Section 1: God’s Handiwork – The framework for the book and for how to view disability inclusion is established. Again, wonderful ideas and analogies are provided to help every lay leader inside the ministry.
Section 2: Autism Spectrum Disorder (ASD) – The definition, explanation, and examples offered in this eight-page section of the book are worth the purchase price alone. I have learned (the hard way) that trying to provide a definition of autism can be received offensively without a careful choice of words. Barb does a beautiful job of respectfully and candidly explaining the ASD diagnosis in laymen’s terms. Barb also weaves in stories of how differences attributable to ASD may show up in the church setting.
Section 3: Ten Strategies for Including Individuals with ASD – This 50-page section of the book is the meat of the resource. Every page is packed with information valuable to lay leaders and staff members called to help anyone with autism (or any learning difference!) spiritually advance.
Some pointers in this section are general, such as suggestions for word choices in ministry literature (e.g. use the word “survey” to name the document used to solicit valuable information from parents about their child and their specific needs.) Other ideas apply directly to the ministry environment and can help both the individual and the leader-volunteer experience success. In this section Barb tackles issues such as:
- disclosure vs. privacy
- adjusting an environment to match an individual’s sensory needs
- understanding the sometimes unconventional communication of a person with ASD
- the value of preparing an individual for change and establishing routine (schedules)
- using varying types and means for communication
- ideas for how to compose information stories to prepare an individual for a new social situation
Section 4: Behavior Management: Including Individuals with Difficult Behaviors – Most likely every church in America could benefit from the ideas offered in this short but power-packed section. So many of the suggestions can apply to children of all abilities but whom may have a variety of needs and life issues.
Section 5: An Action Plan – A step-by-step list is offered for a church in the early stages of developing or growing a special needs ministry.
Reproducible Resources – 17 forms and documents are provided where a church could copy or modify any of these valuable documents for their own ministry. Included in this section are participant questionnaires, informational stories/narratives, permission – authorization documents, and an sample explanatory letter to typical families.

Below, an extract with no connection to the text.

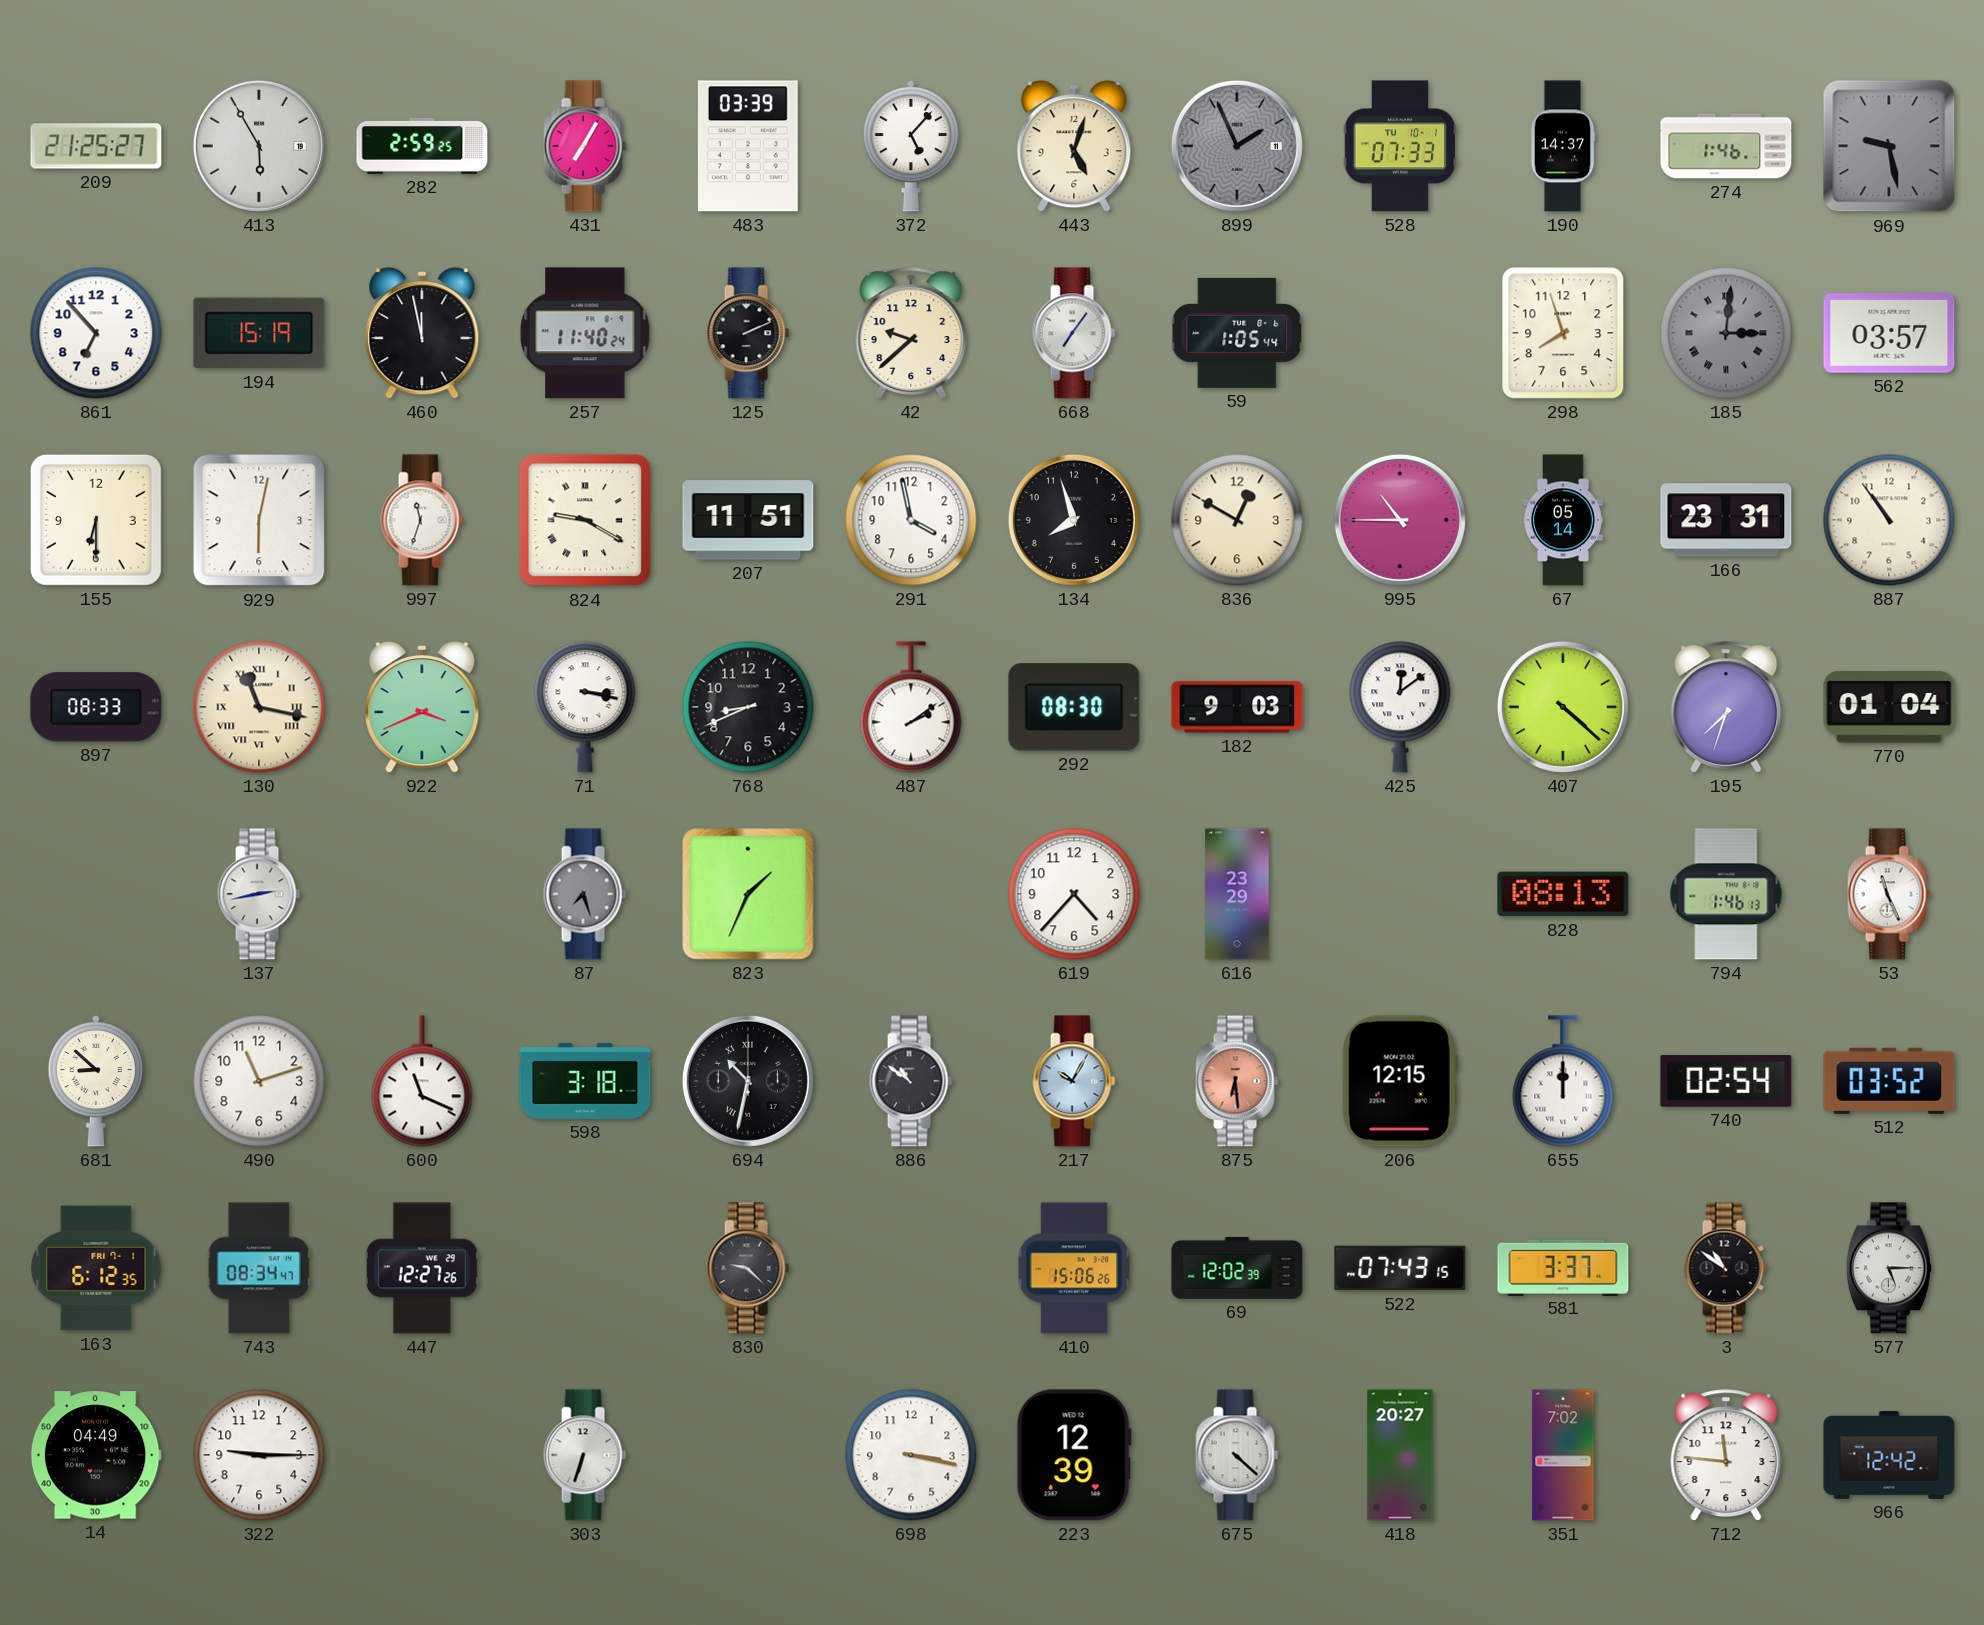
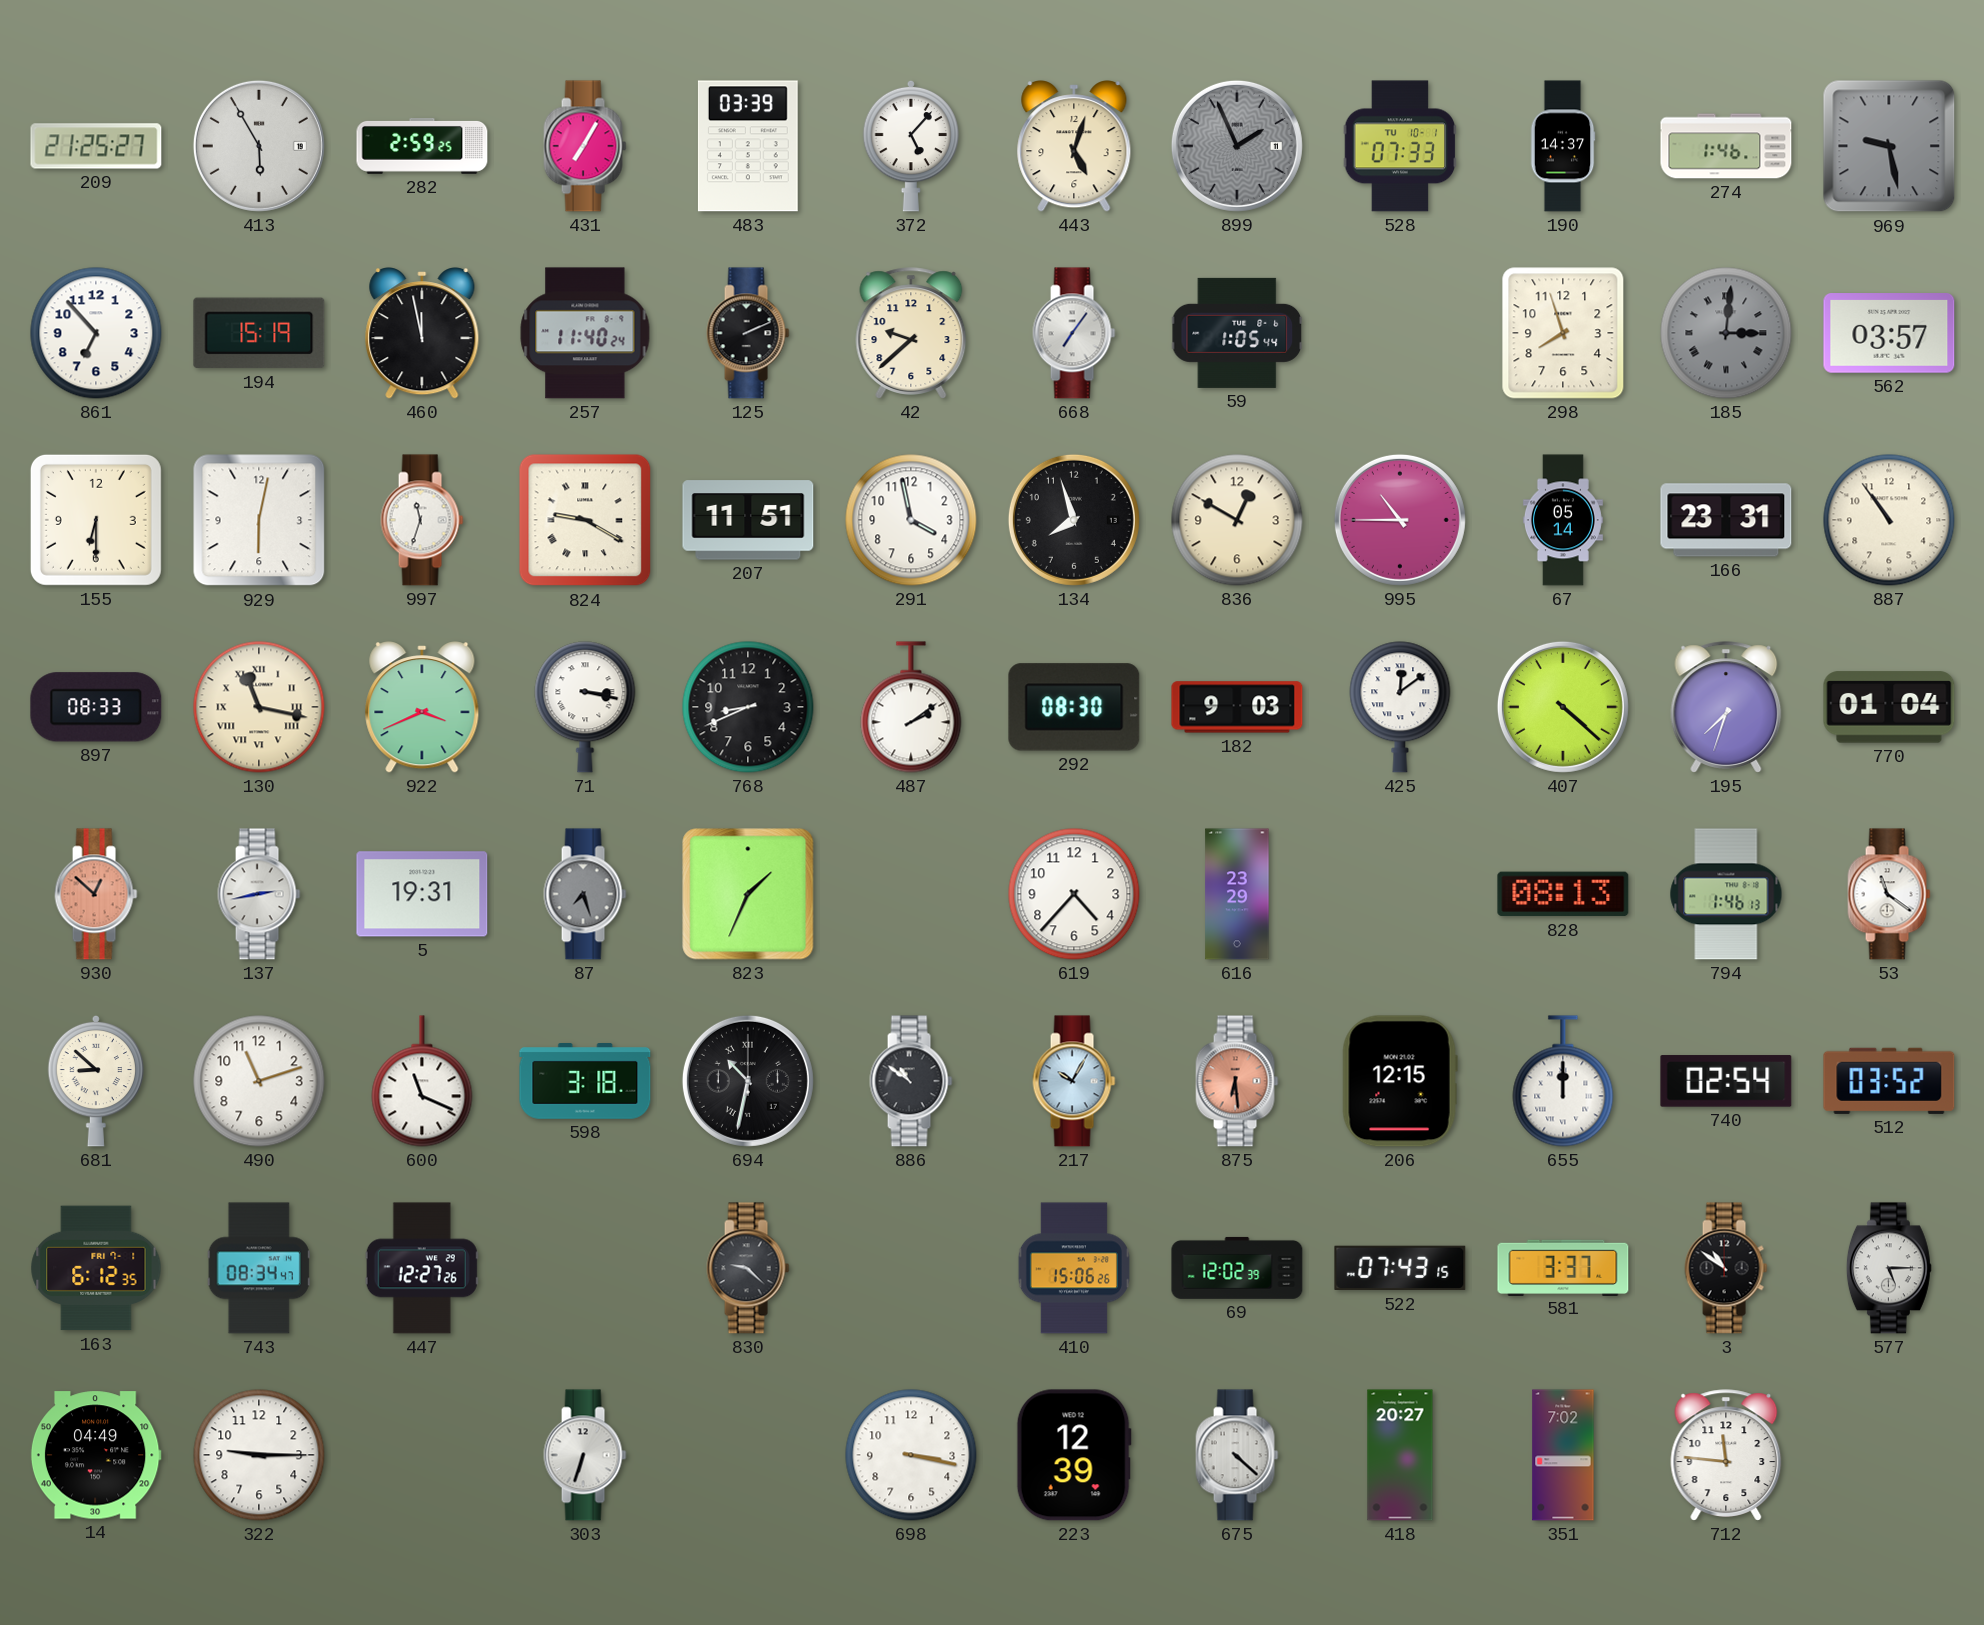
930: none -> 12:52
5: none -> 19:31
53: 11:26 -> 11:21
966: 12:42 -> none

Recommended Resources – Eight organizations are named and described that offer different products or services from which a church could benefit.
My concluding thoughts: This book is a wonderful, practical resource for every church. This 125-page “manual” is an easy read and provides a great reference tool for special needs and children’s ministry leaders. The content of the book was developed to support both children and adults with ASD. Also, it is a great credit to both the author and the publisher that the resource translates well across many denominations, theological persuasions, and faith leanings. The book is full of concrete, easy ideas that can be implemented immediately in ministry environments everywhere. If I were leading a church’s special needs ministry, I would provide key ministry servants a copy of this book. No, I am not paid for this review or endorsement.
Autism and Your Church: Nurturing the Spiritual Growth of People with Autism Spectrum Disorder by Barbara J. Newman (Friendship Ministries, 2011) may be purchased through Friendship Ministries.